Jake Price is a filmmaker, photographer, and producer of immersive documentaries. A focus of his work is the intersection of climate change with cultural and ecological systems, emphasizing long-term storytelling that captures the deep connections between land, culture, science, and community. An Ochberg Fellow at Columbia Universities’ Dart Center for Journalism and Trauma, coping with and understanding trauma are also significant themes that run throughout his work.

He began his photographic career in Kosovo 1999. He has worked on assignments for, and his work appears in, publications worldwide, including The New York Times, National Geographic, TIME, The New Yorker, The Wall Street Journal,  Rolling Stone, Orion Magazine, Newsweek, Le Monde II, Japan Contemporaries, and others.

Over the past two decades, he has navigated the evolving media landscape, marked by the decline of print media and the rise of digital platforms. By embracing new technologies and storytelling formats, he has remained at the forefront of evolving journalism. His present work is characterized by the blending of traditional photojournalism and innovative digital storytelling, integrating photographs, audio recordings, video, and written narratives that result in multi-layered experiences.

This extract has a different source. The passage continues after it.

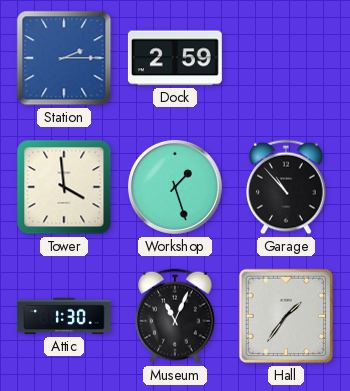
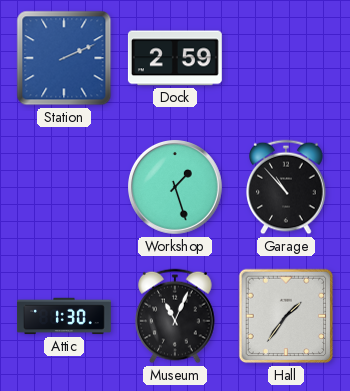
Station: 2:15 -> 2:11
Tower: 3:59 -> none
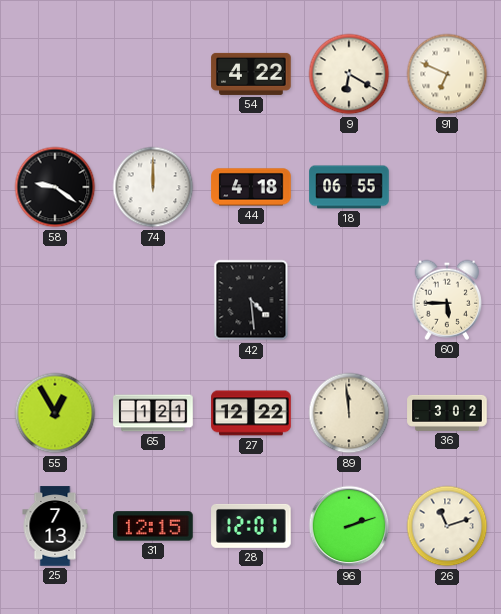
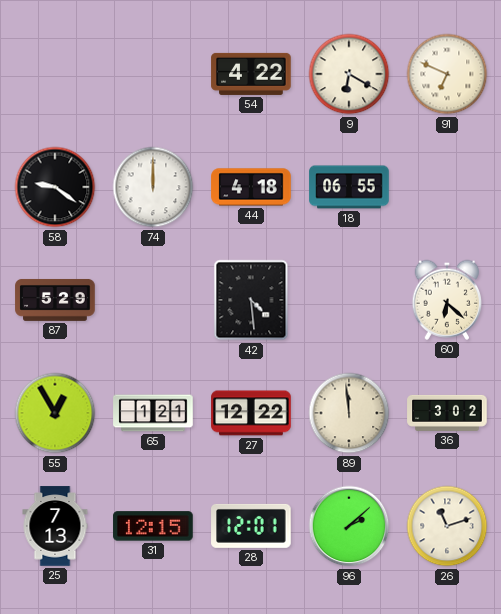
87: none -> 5:29
60: 5:45 -> 6:22
96: 2:12 -> 2:08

His immersive documentary projects include Unknown Spring, which documented the aftermath of the 2011 Tohoku earthquake and tsunami in Japan and received top honors from the World Press Photo Foundation. This was followed by The Invisible Season, a POV funded web documentary that focused on the Fukushima nuclear meltdown, which was nominated for a Webby Award and premiered at the New York Film Festival at Lincoln Center.

His photography and films are held in the private collections of The 9/11 Memorial Museum and Stony Brook University and his solo exhibits include an immersive exhibit of The Invisible Season at Lincoln Center, New York, Surviving Kosovo at The Simon Wiesenthal Center, Los Angeles, amongst many others globally. He has curated numerous exhibits, most recently as co-curator for the Maks Levin exhibit at the United Nations sponsored by The Committee to Protect Journalists.

He holds an MFA in creative writing from Emerson College in Boston.